Carnegie: ‘Üzüntüyü Bırak, Yaşamaya Bak’ Fahri Kardeş…
Elli kilometre hızla giden aracın seksen kilometreyle gidebileceğini ortaya koyan raporum nedeniyle –kelimenin tam manayla – kovulmuştum. Şimdi ne olacaktı? ‘Üzülme, diyordum sık sık kendi kendime, Allah büyüktür! Mehmet Sakallıoğlu’nun bir kapısı var, Allah’ın binlerce…’

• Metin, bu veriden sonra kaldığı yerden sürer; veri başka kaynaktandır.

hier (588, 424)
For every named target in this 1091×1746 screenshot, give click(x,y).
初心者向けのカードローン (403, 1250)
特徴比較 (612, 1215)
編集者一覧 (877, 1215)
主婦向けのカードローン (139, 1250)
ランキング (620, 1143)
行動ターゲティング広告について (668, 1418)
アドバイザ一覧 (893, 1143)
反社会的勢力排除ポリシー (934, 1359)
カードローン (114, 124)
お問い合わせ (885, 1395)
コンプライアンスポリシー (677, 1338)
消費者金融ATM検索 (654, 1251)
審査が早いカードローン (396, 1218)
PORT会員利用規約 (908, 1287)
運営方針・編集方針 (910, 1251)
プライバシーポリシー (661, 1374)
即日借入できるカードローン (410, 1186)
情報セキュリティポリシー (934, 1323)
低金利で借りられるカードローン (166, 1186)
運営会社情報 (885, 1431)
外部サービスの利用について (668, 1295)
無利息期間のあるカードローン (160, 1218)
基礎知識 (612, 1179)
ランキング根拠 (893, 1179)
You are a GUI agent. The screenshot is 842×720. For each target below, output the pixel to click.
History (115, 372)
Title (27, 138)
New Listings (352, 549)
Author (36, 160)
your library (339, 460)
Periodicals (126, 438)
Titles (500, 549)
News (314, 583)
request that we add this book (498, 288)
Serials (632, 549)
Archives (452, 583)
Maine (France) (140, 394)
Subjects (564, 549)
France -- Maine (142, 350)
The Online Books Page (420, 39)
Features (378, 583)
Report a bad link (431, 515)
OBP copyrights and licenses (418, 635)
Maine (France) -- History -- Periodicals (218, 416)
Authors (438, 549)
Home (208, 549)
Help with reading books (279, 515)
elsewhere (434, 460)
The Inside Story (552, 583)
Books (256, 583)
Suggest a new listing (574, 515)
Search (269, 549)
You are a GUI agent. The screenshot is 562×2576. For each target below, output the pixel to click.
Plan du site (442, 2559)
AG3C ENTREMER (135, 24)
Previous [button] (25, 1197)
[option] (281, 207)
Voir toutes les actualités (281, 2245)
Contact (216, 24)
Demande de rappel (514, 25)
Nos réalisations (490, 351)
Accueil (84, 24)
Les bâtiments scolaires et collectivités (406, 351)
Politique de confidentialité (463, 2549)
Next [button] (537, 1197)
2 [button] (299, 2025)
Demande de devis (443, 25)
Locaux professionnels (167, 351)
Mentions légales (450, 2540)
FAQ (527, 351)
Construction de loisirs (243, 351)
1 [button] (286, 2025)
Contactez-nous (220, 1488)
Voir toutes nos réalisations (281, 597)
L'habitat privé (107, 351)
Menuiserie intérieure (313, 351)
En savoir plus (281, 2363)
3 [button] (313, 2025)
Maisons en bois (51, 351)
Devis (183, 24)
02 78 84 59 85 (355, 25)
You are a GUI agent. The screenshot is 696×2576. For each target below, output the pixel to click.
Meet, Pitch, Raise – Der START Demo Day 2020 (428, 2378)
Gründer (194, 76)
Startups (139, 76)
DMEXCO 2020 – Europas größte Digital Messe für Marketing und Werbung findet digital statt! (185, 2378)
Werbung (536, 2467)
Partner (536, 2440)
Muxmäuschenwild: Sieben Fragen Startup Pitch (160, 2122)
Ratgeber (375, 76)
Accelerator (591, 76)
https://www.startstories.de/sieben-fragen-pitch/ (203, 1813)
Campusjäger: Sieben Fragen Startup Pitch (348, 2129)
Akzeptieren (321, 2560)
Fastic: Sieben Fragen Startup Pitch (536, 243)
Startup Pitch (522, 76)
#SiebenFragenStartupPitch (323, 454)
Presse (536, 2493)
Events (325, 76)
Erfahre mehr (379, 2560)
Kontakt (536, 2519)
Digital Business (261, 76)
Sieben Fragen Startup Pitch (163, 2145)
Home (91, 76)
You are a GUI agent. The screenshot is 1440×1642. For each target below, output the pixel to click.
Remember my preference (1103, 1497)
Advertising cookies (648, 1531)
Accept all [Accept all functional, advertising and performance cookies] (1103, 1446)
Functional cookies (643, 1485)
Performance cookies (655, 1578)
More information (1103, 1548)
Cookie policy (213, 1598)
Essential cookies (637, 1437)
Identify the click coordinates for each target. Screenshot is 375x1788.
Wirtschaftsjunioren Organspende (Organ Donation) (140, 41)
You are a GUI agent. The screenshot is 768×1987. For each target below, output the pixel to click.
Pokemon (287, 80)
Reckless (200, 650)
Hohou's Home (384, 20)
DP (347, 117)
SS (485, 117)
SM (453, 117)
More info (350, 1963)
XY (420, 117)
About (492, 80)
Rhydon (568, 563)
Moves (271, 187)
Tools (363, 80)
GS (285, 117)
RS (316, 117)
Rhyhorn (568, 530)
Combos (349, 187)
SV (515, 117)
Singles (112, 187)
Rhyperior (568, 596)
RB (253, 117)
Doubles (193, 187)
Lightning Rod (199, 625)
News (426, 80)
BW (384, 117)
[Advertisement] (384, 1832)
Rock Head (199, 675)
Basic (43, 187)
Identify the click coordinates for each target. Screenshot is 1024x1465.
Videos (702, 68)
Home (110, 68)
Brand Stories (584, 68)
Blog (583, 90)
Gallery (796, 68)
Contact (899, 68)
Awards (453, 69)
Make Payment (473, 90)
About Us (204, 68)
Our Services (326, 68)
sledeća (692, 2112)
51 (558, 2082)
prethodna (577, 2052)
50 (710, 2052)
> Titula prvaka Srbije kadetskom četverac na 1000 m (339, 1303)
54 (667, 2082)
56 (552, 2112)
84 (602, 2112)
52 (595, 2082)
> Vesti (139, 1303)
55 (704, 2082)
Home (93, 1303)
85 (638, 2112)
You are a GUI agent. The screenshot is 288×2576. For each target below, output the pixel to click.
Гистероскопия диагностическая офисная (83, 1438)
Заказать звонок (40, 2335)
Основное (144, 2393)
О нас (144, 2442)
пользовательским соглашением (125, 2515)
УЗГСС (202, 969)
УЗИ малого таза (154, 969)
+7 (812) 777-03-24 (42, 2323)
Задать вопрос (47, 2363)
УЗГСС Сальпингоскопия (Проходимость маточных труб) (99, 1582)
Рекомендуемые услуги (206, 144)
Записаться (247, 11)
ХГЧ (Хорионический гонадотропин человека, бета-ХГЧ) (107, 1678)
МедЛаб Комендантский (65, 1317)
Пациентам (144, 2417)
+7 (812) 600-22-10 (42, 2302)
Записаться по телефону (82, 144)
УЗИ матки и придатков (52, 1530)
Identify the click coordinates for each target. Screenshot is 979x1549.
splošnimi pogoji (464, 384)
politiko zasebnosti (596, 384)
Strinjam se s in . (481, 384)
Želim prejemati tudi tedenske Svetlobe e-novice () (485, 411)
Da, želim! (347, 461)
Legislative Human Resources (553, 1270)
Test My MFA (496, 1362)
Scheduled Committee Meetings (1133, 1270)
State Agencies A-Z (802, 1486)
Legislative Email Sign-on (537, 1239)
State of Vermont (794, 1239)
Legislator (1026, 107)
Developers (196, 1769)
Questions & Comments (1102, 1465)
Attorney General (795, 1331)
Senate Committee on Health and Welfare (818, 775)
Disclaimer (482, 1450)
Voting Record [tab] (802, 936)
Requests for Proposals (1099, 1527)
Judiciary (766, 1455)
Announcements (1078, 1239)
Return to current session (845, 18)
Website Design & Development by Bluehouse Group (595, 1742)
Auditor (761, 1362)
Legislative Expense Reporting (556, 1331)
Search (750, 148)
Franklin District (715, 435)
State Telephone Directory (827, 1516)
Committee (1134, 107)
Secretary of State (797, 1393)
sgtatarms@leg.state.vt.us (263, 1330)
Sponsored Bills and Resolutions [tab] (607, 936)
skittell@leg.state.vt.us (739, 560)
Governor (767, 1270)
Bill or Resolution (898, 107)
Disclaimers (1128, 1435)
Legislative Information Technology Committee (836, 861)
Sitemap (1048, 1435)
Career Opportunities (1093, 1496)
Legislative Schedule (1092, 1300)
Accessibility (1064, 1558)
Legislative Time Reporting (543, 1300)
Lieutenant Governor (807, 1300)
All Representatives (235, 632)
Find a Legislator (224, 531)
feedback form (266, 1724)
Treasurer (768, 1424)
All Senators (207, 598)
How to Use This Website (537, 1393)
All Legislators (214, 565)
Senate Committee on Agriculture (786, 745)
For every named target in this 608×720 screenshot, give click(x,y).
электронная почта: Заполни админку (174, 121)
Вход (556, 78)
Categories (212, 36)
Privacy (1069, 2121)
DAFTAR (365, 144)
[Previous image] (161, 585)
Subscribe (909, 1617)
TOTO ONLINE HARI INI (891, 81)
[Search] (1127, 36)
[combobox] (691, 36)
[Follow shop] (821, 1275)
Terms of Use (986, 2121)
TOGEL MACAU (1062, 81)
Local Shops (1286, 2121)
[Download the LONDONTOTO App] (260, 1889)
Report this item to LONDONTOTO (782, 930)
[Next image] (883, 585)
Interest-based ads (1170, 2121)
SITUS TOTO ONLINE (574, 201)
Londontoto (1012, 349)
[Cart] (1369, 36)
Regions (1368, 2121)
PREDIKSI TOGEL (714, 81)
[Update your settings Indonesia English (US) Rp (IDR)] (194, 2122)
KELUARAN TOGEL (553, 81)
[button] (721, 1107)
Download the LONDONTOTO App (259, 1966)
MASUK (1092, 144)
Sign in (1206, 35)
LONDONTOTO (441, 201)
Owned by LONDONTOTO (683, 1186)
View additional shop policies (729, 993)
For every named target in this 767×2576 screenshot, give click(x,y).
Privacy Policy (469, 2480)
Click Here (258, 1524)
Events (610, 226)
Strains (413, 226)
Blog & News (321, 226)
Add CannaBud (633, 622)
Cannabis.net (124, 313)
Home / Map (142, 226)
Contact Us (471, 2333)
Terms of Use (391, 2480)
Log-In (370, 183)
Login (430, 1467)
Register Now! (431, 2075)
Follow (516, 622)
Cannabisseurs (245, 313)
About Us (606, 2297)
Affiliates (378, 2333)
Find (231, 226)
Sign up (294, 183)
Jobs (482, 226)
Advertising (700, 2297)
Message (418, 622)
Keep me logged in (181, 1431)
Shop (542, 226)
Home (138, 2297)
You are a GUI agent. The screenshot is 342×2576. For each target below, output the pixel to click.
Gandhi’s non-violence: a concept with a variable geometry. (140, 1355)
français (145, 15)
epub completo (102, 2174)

Beş altı sene önce Dale Carnegie’nin ‘Üzüntüyü Bırak Yaşamaya Bak’ adlı kitabından, ömür boyu kulağıma küpe olacak bir paragrafı geldi aklıma: ‘Öncelikle en kötü ihtimali düşünün’, düşünüyordum; kovulmak… kovulmuştum işte! Hiç ama hiç, zerrece hak etmeden! ‘Sonra bu durumdan nasıl çıkacağınızı düşünün!’ Evet; işte bu faciadan nasıl çıkacağımı düşünme ve bir çözüm bulma zamanıydı şimdi.
Gün Analitik Düşünme Zamandır…
Evet; mühendis ne demekti: ‘Hendese sahibi kişi!’ yani? Analitik düşünebilen, düşünmesi gereken kişi. Şimdi sağlıklı analiz zamanıydı.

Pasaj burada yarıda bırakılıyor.